Ahora bien, como lo sucedido en Colombia en las últimas décadas ha sido la pérdida de confianza total en los partidos políticos -esto hay que decirlo, también ha sucedido en otros países de la región y de otros continentes-, a tal punto que los partidos políticos no son útiles sino parcialmente para elegir los miembros de las corporaciones públicas, aunque también lo son los llamados ‘grupos de ciudadanos’, ello hace que el rol de las formaciones partidistas que en el pasado fuera muy determinante en el comportamiento político de los ciudadanos, hoy día son poco relevantes y en esto hay que reconocerlo ha influido el comportamiento en ocasiones muy cuestionado de las dirigencias partidistas, su ‘docilidad’ para someterse a distintos tipo de gobiernos, independiente de las afinidades políticas y el no cumplimiento de una de las tareas fundamentales de las formaciones partidistas en una democracia liberal, como lo es el control político de los gobiernos.
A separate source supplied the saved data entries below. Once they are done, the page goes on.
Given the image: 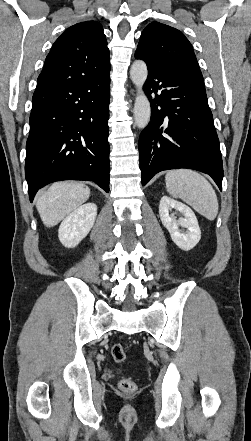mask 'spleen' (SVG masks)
<instances>
[{
    "label": "spleen",
    "instance_id": "obj_1",
    "mask_svg": "<svg viewBox=\"0 0 251 441\" xmlns=\"http://www.w3.org/2000/svg\"><path fill=\"white\" fill-rule=\"evenodd\" d=\"M167 192L192 206L208 220H214L218 213V200L211 184L196 171L177 169L165 176Z\"/></svg>",
    "mask_w": 251,
    "mask_h": 441
}]
</instances>
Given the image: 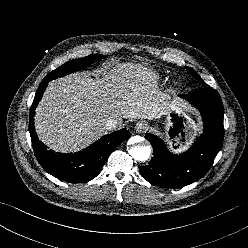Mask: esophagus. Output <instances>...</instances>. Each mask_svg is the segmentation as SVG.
Here are the masks:
<instances>
[{
  "instance_id": "obj_1",
  "label": "esophagus",
  "mask_w": 248,
  "mask_h": 248,
  "mask_svg": "<svg viewBox=\"0 0 248 248\" xmlns=\"http://www.w3.org/2000/svg\"><path fill=\"white\" fill-rule=\"evenodd\" d=\"M147 129H148V125L143 121H139L135 125V130L137 133L145 132Z\"/></svg>"
}]
</instances>
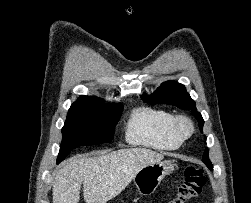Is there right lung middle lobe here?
I'll use <instances>...</instances> for the list:
<instances>
[{"mask_svg":"<svg viewBox=\"0 0 251 203\" xmlns=\"http://www.w3.org/2000/svg\"><path fill=\"white\" fill-rule=\"evenodd\" d=\"M122 109V104L72 105L62 128L57 163L78 146L111 142Z\"/></svg>","mask_w":251,"mask_h":203,"instance_id":"obj_1","label":"right lung middle lobe"}]
</instances>
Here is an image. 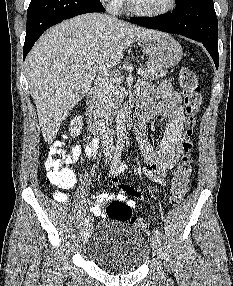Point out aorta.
I'll use <instances>...</instances> for the list:
<instances>
[{"instance_id": "762f6f07", "label": "aorta", "mask_w": 233, "mask_h": 286, "mask_svg": "<svg viewBox=\"0 0 233 286\" xmlns=\"http://www.w3.org/2000/svg\"><path fill=\"white\" fill-rule=\"evenodd\" d=\"M115 121L117 137L119 140H122L125 137L126 131V115L124 109H119L117 111Z\"/></svg>"}]
</instances>
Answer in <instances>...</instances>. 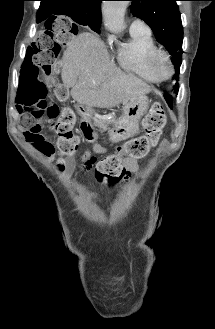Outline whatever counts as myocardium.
Wrapping results in <instances>:
<instances>
[{
	"instance_id": "obj_1",
	"label": "myocardium",
	"mask_w": 215,
	"mask_h": 329,
	"mask_svg": "<svg viewBox=\"0 0 215 329\" xmlns=\"http://www.w3.org/2000/svg\"><path fill=\"white\" fill-rule=\"evenodd\" d=\"M165 63L168 67V73L163 75L160 70L161 63ZM150 66L153 73L160 81L170 79L174 74V64L172 62L170 53L163 49H158L151 57Z\"/></svg>"
}]
</instances>
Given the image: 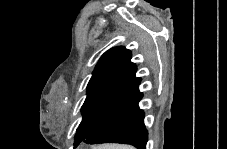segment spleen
Here are the masks:
<instances>
[{
	"label": "spleen",
	"mask_w": 227,
	"mask_h": 149,
	"mask_svg": "<svg viewBox=\"0 0 227 149\" xmlns=\"http://www.w3.org/2000/svg\"><path fill=\"white\" fill-rule=\"evenodd\" d=\"M106 149H132L129 146H124V145H111V146H106L104 147Z\"/></svg>",
	"instance_id": "3e777b00"
}]
</instances>
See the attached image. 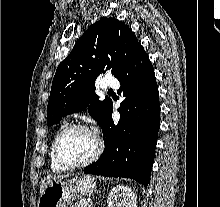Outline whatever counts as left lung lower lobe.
<instances>
[{
  "label": "left lung lower lobe",
  "instance_id": "0a47b994",
  "mask_svg": "<svg viewBox=\"0 0 220 207\" xmlns=\"http://www.w3.org/2000/svg\"><path fill=\"white\" fill-rule=\"evenodd\" d=\"M116 78L121 82L118 93L125 97L118 109L121 119L114 125L111 103L101 126L105 149L84 172L130 178L147 187L160 128V104L154 70L140 43Z\"/></svg>",
  "mask_w": 220,
  "mask_h": 207
}]
</instances>
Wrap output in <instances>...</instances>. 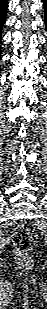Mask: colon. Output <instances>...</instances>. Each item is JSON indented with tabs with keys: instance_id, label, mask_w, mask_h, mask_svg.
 <instances>
[{
	"instance_id": "1",
	"label": "colon",
	"mask_w": 47,
	"mask_h": 309,
	"mask_svg": "<svg viewBox=\"0 0 47 309\" xmlns=\"http://www.w3.org/2000/svg\"><path fill=\"white\" fill-rule=\"evenodd\" d=\"M12 242L17 262L23 267H29L32 263L30 253L34 245L29 229L24 225L17 226L12 233Z\"/></svg>"
}]
</instances>
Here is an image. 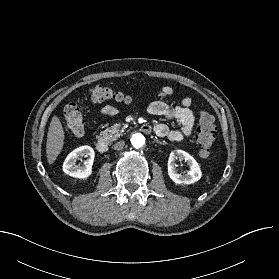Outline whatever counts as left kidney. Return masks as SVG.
Returning <instances> with one entry per match:
<instances>
[{
  "label": "left kidney",
  "instance_id": "obj_1",
  "mask_svg": "<svg viewBox=\"0 0 279 279\" xmlns=\"http://www.w3.org/2000/svg\"><path fill=\"white\" fill-rule=\"evenodd\" d=\"M185 161L189 166V171L186 174H179L175 168L176 160ZM168 175L170 179L176 184H193L200 180L202 172L197 161L186 151L175 150L172 151L168 159Z\"/></svg>",
  "mask_w": 279,
  "mask_h": 279
}]
</instances>
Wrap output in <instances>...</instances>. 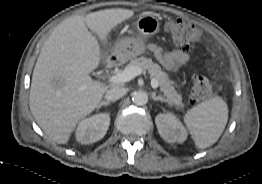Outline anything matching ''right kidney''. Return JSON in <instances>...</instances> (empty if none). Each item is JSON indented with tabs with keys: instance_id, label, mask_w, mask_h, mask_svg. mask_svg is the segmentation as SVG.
<instances>
[{
	"instance_id": "right-kidney-1",
	"label": "right kidney",
	"mask_w": 262,
	"mask_h": 184,
	"mask_svg": "<svg viewBox=\"0 0 262 184\" xmlns=\"http://www.w3.org/2000/svg\"><path fill=\"white\" fill-rule=\"evenodd\" d=\"M109 124L110 117L107 113H99L83 119L76 129V140L81 144L94 143L104 137Z\"/></svg>"
}]
</instances>
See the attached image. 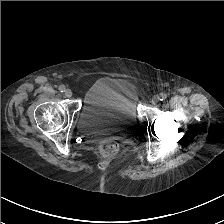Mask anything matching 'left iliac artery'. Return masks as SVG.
Instances as JSON below:
<instances>
[{
  "mask_svg": "<svg viewBox=\"0 0 224 224\" xmlns=\"http://www.w3.org/2000/svg\"><path fill=\"white\" fill-rule=\"evenodd\" d=\"M165 98H166V95L165 94H160L159 99L161 101L165 100Z\"/></svg>",
  "mask_w": 224,
  "mask_h": 224,
  "instance_id": "left-iliac-artery-1",
  "label": "left iliac artery"
}]
</instances>
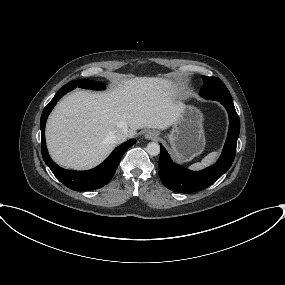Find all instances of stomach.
Segmentation results:
<instances>
[{
	"mask_svg": "<svg viewBox=\"0 0 285 285\" xmlns=\"http://www.w3.org/2000/svg\"><path fill=\"white\" fill-rule=\"evenodd\" d=\"M203 114L193 105H182L173 128L167 135L174 158L180 162L191 161L200 155L206 144Z\"/></svg>",
	"mask_w": 285,
	"mask_h": 285,
	"instance_id": "0dacf381",
	"label": "stomach"
}]
</instances>
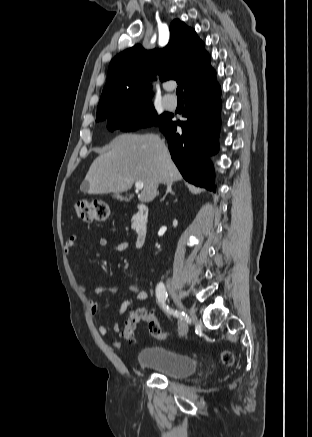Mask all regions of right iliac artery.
Here are the masks:
<instances>
[{
  "mask_svg": "<svg viewBox=\"0 0 312 437\" xmlns=\"http://www.w3.org/2000/svg\"><path fill=\"white\" fill-rule=\"evenodd\" d=\"M156 297H157V300H158L160 306L162 307V309L164 311H166L167 313H169L177 318L183 319V317H184V319L187 322H190L189 317H187V315H185L184 312H179L177 310L169 308V306L166 305L167 292H166L165 286L162 282H160L156 287Z\"/></svg>",
  "mask_w": 312,
  "mask_h": 437,
  "instance_id": "1",
  "label": "right iliac artery"
}]
</instances>
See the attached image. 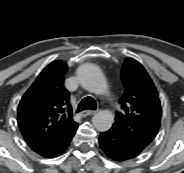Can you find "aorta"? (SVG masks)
Here are the masks:
<instances>
[{
	"instance_id": "1",
	"label": "aorta",
	"mask_w": 184,
	"mask_h": 173,
	"mask_svg": "<svg viewBox=\"0 0 184 173\" xmlns=\"http://www.w3.org/2000/svg\"><path fill=\"white\" fill-rule=\"evenodd\" d=\"M78 77L81 85L86 90L98 95L107 94L108 85L106 79L96 66L91 64L82 66ZM92 123L98 131H108L114 123V115L109 110H101L93 116Z\"/></svg>"
}]
</instances>
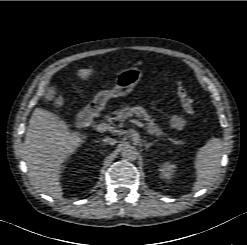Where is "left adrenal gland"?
<instances>
[{"mask_svg": "<svg viewBox=\"0 0 247 245\" xmlns=\"http://www.w3.org/2000/svg\"><path fill=\"white\" fill-rule=\"evenodd\" d=\"M153 144H154V142L144 141V146H145V149L146 150H148Z\"/></svg>", "mask_w": 247, "mask_h": 245, "instance_id": "left-adrenal-gland-1", "label": "left adrenal gland"}]
</instances>
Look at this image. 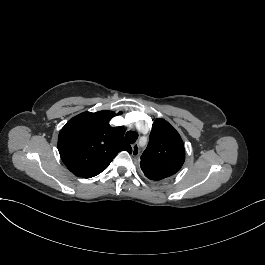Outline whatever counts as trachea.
Here are the masks:
<instances>
[{
  "label": "trachea",
  "mask_w": 265,
  "mask_h": 265,
  "mask_svg": "<svg viewBox=\"0 0 265 265\" xmlns=\"http://www.w3.org/2000/svg\"><path fill=\"white\" fill-rule=\"evenodd\" d=\"M137 138H138V133L135 131H128L126 133V140L130 144L134 143L137 140Z\"/></svg>",
  "instance_id": "trachea-1"
}]
</instances>
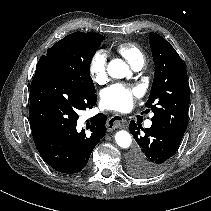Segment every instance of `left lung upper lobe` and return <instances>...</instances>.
<instances>
[{
    "label": "left lung upper lobe",
    "mask_w": 211,
    "mask_h": 211,
    "mask_svg": "<svg viewBox=\"0 0 211 211\" xmlns=\"http://www.w3.org/2000/svg\"><path fill=\"white\" fill-rule=\"evenodd\" d=\"M149 42L155 75L146 106L154 113L153 124L164 127L182 139L188 124L190 102L185 65L162 36L151 32Z\"/></svg>",
    "instance_id": "1"
}]
</instances>
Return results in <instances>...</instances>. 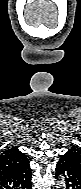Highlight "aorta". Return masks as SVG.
Listing matches in <instances>:
<instances>
[{"mask_svg":"<svg viewBox=\"0 0 81 189\" xmlns=\"http://www.w3.org/2000/svg\"><path fill=\"white\" fill-rule=\"evenodd\" d=\"M61 185H62V181H59L57 184V187L59 188V187H61Z\"/></svg>","mask_w":81,"mask_h":189,"instance_id":"obj_1","label":"aorta"}]
</instances>
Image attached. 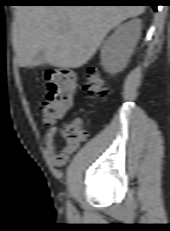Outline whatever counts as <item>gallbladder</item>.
I'll list each match as a JSON object with an SVG mask.
<instances>
[{
  "label": "gallbladder",
  "mask_w": 170,
  "mask_h": 231,
  "mask_svg": "<svg viewBox=\"0 0 170 231\" xmlns=\"http://www.w3.org/2000/svg\"><path fill=\"white\" fill-rule=\"evenodd\" d=\"M44 50H41L37 55H36V59L39 60L44 56Z\"/></svg>",
  "instance_id": "1"
}]
</instances>
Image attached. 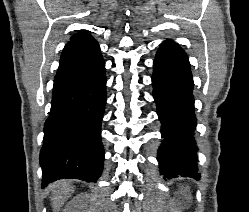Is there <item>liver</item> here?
Listing matches in <instances>:
<instances>
[{
	"label": "liver",
	"mask_w": 249,
	"mask_h": 212,
	"mask_svg": "<svg viewBox=\"0 0 249 212\" xmlns=\"http://www.w3.org/2000/svg\"><path fill=\"white\" fill-rule=\"evenodd\" d=\"M54 186L56 190L52 196V208L53 212H59L67 198H70V192H74V190H71L72 186L67 184L65 180L57 182V184H54Z\"/></svg>",
	"instance_id": "1"
}]
</instances>
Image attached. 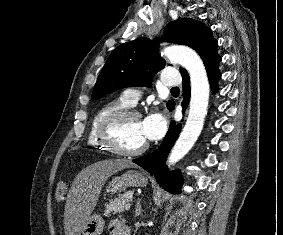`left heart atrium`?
Masks as SVG:
<instances>
[{"instance_id":"left-heart-atrium-1","label":"left heart atrium","mask_w":283,"mask_h":235,"mask_svg":"<svg viewBox=\"0 0 283 235\" xmlns=\"http://www.w3.org/2000/svg\"><path fill=\"white\" fill-rule=\"evenodd\" d=\"M166 119L161 113H152L142 120L141 127L145 139L157 140L166 131Z\"/></svg>"}]
</instances>
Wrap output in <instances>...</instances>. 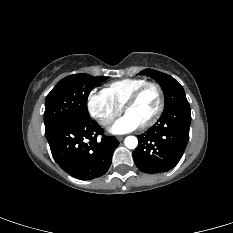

Por ello tenemos partidos políticos, en teoría de derecha, que han coexistido políticamente con gobiernos de centro y aún de izquierda, simplemente para no perder sus cuotas burocráticas en la administración pública o su incidencia en el destino del presupuesto público. De allí se deriva, que varios congresistas igualmente actúan con la misma lógica y las normas de disciplina partidista se relajan al máximo hasta volverse un ‘rey de burlas’; todo ello como reflejo de la laxitud de los llamados partidos políticos.
Sin embargo y pese a esa realidad de las formaciones políticas partidistas, se acostumbra en la fase avanzada de las campañas presidenciales promover las adhesiones partidistas, propiciar coaliciones o alianzas políticas -pese a lo desprestigiadas que las dejó el actual gobierno, que sólo las utilizó para contar con transitorias mayorías en el Congreso para que le aprobaran sus iniciativas, no para negociar el contenido de esas reformas y estabilizar una gobernanza, como debería haber sido-. Por eso estamos en un momento en el cual se está a la expectativa de qué partido adhiere a qué campaña o en ocasiones para hacerlo más presentable, cómo un determinado partido político ‘negocia’ la adhesión a una determinada candidatura, negociación que luego no hay ningún mecanismo de hacerla cumplir y queda simplemente como una constancia histórica.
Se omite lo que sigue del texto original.